*Action item*
Pull every line containing "thực" from the data.

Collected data
>>>>>

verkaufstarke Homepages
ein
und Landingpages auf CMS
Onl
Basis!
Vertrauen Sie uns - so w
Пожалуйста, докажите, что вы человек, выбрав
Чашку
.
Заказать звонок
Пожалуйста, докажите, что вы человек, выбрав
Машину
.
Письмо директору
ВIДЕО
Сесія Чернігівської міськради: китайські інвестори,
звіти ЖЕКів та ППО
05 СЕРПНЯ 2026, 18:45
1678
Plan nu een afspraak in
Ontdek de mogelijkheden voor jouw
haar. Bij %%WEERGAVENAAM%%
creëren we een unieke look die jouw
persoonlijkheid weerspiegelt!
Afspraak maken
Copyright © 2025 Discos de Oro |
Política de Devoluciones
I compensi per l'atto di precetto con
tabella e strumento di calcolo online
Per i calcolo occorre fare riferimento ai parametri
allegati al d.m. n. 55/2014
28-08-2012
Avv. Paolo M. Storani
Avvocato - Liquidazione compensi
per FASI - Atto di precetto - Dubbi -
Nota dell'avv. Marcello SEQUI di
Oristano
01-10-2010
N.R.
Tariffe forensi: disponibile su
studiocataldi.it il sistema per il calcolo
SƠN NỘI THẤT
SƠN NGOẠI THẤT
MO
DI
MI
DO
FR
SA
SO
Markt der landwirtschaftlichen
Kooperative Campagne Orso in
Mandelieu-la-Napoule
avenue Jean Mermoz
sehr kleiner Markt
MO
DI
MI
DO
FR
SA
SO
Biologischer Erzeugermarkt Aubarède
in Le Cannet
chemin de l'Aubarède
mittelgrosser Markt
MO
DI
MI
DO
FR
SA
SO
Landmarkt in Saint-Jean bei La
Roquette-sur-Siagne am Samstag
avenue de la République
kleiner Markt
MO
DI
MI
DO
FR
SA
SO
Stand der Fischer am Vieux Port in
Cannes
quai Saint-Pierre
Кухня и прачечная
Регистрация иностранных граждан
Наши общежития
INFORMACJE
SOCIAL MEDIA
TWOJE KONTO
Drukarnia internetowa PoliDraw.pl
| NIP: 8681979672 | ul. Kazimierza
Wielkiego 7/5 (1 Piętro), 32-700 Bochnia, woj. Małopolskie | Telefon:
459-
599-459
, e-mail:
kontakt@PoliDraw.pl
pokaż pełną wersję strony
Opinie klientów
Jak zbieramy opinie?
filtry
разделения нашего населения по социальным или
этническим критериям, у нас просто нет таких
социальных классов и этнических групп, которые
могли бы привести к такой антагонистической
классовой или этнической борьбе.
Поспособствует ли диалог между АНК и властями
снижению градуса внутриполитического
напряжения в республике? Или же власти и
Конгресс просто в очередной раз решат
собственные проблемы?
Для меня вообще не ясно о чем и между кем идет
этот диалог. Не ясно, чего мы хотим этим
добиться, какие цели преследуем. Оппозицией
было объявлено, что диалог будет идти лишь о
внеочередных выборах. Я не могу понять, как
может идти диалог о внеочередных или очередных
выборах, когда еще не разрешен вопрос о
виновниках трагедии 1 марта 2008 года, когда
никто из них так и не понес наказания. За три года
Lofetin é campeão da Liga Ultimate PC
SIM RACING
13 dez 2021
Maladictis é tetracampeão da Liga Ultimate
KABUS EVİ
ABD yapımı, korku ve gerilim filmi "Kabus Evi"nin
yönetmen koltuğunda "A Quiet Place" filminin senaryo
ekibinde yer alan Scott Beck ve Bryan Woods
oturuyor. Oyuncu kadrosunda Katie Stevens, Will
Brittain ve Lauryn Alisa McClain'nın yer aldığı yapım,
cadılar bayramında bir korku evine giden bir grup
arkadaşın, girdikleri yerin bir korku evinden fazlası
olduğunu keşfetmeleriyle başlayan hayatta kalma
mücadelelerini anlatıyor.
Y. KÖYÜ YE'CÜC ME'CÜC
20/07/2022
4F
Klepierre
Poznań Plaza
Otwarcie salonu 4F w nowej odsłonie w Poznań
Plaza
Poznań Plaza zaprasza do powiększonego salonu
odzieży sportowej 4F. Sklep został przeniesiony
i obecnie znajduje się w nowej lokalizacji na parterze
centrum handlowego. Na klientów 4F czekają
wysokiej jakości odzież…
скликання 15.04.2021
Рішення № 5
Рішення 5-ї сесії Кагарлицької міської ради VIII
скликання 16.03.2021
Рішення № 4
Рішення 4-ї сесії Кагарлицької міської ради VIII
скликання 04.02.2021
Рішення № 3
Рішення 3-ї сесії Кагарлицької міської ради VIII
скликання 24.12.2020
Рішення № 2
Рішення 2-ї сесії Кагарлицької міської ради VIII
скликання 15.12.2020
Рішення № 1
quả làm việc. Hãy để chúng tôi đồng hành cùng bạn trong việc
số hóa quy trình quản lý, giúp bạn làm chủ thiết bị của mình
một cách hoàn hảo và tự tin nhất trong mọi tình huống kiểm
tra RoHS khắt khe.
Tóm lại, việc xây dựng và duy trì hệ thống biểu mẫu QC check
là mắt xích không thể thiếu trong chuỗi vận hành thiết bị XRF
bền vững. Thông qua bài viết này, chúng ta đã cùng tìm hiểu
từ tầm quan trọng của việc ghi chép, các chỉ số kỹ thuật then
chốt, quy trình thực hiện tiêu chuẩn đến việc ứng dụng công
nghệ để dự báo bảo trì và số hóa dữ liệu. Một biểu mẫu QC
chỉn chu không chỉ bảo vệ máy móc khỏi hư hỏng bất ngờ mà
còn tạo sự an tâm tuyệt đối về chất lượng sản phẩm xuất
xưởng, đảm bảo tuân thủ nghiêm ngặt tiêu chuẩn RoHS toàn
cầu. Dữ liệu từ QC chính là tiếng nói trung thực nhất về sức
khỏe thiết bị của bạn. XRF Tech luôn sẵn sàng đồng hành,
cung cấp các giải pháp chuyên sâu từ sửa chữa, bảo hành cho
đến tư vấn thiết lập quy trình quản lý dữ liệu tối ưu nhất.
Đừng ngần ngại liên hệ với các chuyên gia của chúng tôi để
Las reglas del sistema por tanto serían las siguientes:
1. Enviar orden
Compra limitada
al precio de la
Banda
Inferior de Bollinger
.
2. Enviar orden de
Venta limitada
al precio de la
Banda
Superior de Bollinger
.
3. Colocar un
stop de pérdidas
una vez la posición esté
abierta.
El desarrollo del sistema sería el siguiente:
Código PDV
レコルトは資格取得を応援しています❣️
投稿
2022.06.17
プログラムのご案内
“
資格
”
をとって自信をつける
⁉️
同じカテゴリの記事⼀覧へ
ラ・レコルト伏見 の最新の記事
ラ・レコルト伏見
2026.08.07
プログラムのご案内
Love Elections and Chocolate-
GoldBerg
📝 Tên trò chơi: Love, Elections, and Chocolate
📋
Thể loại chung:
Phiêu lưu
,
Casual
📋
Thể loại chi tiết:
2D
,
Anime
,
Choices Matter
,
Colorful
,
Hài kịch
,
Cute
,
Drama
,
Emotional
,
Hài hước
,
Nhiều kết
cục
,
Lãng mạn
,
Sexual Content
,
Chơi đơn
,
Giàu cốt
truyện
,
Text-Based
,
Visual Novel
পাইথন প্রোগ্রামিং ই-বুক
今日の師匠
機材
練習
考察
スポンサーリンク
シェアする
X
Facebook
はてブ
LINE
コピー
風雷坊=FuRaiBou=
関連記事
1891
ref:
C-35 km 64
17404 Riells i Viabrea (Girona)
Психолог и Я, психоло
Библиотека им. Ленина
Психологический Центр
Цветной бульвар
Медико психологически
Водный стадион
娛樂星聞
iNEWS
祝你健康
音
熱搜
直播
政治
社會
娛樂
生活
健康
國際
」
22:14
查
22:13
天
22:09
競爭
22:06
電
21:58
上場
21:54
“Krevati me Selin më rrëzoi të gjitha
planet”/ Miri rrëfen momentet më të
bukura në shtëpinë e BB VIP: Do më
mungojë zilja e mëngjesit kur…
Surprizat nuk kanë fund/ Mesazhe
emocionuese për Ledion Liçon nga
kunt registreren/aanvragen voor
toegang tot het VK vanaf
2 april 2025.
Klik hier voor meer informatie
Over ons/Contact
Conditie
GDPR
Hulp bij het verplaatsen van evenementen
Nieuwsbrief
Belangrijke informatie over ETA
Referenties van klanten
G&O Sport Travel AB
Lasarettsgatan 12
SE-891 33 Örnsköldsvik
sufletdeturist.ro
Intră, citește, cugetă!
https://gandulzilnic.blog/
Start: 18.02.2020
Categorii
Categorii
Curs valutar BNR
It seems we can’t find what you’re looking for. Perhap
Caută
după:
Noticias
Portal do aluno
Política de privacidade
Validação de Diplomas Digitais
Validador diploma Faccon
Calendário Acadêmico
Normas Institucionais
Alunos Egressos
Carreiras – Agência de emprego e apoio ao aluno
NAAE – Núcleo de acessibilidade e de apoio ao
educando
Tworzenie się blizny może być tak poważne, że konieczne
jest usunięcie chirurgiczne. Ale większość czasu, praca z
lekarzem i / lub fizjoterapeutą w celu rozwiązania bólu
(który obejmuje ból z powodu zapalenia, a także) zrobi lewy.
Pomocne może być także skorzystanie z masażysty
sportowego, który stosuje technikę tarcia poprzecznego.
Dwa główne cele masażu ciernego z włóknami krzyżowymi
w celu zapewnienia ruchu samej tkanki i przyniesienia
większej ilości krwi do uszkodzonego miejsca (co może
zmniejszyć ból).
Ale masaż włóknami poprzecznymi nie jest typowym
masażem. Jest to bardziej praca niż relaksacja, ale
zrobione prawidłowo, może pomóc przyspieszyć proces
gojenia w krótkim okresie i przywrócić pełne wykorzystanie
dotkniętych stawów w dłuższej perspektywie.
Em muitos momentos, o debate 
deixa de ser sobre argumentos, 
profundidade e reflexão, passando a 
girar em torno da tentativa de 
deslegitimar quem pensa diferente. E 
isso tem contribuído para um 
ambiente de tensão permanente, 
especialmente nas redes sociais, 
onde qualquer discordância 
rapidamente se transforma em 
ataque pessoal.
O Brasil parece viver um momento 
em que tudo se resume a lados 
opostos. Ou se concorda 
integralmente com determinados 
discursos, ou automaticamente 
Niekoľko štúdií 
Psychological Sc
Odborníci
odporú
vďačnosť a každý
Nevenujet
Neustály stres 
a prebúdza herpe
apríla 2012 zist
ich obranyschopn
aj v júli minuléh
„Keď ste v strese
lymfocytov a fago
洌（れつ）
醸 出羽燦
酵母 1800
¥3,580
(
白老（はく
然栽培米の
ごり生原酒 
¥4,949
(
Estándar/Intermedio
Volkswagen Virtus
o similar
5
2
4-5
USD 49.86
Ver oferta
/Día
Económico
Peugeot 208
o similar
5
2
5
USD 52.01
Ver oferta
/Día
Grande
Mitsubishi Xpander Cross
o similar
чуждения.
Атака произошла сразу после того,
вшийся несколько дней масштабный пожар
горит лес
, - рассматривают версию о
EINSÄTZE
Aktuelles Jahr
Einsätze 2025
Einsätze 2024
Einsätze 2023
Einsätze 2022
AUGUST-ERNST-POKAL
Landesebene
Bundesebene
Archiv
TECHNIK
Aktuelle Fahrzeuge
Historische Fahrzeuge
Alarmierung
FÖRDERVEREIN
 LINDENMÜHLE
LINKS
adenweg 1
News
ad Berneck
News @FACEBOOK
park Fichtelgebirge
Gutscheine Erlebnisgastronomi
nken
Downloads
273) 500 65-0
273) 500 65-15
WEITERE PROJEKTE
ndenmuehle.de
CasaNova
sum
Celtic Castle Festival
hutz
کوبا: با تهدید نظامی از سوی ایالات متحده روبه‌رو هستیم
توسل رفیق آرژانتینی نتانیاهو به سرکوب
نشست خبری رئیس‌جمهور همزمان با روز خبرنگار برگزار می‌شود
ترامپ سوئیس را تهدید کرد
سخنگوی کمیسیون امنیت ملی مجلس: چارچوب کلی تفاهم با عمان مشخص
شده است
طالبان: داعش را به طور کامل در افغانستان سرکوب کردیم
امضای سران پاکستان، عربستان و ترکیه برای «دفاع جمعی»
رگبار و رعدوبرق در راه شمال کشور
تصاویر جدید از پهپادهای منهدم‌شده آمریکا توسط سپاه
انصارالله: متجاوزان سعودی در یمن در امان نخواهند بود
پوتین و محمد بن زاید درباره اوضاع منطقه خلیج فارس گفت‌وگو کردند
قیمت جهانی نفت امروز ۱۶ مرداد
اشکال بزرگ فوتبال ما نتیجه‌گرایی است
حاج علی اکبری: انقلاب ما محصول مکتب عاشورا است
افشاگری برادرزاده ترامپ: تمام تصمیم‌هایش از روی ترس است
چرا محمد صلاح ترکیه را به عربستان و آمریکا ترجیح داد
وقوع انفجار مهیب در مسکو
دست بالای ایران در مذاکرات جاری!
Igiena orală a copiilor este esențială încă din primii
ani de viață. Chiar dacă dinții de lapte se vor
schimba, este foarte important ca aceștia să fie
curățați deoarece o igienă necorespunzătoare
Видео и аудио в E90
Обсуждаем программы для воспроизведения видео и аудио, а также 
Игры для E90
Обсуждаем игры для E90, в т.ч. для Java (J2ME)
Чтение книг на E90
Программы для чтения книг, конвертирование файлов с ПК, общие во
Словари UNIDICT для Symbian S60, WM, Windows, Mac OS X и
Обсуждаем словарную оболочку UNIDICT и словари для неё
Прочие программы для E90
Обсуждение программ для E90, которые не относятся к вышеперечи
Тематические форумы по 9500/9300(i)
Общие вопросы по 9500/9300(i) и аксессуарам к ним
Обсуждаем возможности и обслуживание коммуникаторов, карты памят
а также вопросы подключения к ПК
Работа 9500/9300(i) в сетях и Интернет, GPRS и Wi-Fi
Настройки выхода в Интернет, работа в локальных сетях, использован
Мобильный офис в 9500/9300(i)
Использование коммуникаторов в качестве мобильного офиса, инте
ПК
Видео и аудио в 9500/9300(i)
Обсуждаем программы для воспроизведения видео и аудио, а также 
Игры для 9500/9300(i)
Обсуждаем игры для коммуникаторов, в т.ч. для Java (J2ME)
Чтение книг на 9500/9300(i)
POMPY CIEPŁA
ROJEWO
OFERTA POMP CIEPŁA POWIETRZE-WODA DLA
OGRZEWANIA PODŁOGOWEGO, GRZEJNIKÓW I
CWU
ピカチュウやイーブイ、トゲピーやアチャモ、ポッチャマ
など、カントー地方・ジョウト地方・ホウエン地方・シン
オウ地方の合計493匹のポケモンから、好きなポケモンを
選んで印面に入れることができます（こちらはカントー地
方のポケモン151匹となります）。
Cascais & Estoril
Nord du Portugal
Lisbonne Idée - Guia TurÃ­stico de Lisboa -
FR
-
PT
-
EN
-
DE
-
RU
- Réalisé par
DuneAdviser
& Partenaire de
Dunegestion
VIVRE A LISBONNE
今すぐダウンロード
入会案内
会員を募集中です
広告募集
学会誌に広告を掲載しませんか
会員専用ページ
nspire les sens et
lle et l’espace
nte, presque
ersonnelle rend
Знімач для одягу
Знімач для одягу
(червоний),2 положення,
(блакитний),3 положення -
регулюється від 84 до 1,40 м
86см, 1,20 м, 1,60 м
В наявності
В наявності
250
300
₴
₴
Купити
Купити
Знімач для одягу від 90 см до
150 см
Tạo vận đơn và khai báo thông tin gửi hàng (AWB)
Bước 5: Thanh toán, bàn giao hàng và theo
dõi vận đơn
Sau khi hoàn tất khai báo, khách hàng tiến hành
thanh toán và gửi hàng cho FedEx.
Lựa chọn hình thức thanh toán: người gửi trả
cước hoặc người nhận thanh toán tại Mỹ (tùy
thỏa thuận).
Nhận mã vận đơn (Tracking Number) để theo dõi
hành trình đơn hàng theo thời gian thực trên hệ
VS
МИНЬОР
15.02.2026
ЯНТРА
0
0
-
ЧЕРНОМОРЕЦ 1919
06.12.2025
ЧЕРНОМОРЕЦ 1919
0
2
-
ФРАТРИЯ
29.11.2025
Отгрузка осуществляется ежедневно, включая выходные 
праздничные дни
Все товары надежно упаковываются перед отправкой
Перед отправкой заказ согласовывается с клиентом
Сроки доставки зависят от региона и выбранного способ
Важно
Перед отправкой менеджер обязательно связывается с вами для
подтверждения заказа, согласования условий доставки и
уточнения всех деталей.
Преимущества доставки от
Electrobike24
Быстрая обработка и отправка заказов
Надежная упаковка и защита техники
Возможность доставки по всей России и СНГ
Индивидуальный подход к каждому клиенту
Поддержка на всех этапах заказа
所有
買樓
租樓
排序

<<<<<

*Completed task*
chốt, quy trình thực hiện tiêu chuẩn đến việc ứng dụng công
cầu. Dữ liệu từ QC chính là tiếng nói trung thực nhất về sức
hành trình đơn hàng theo thời gian thực trên hệ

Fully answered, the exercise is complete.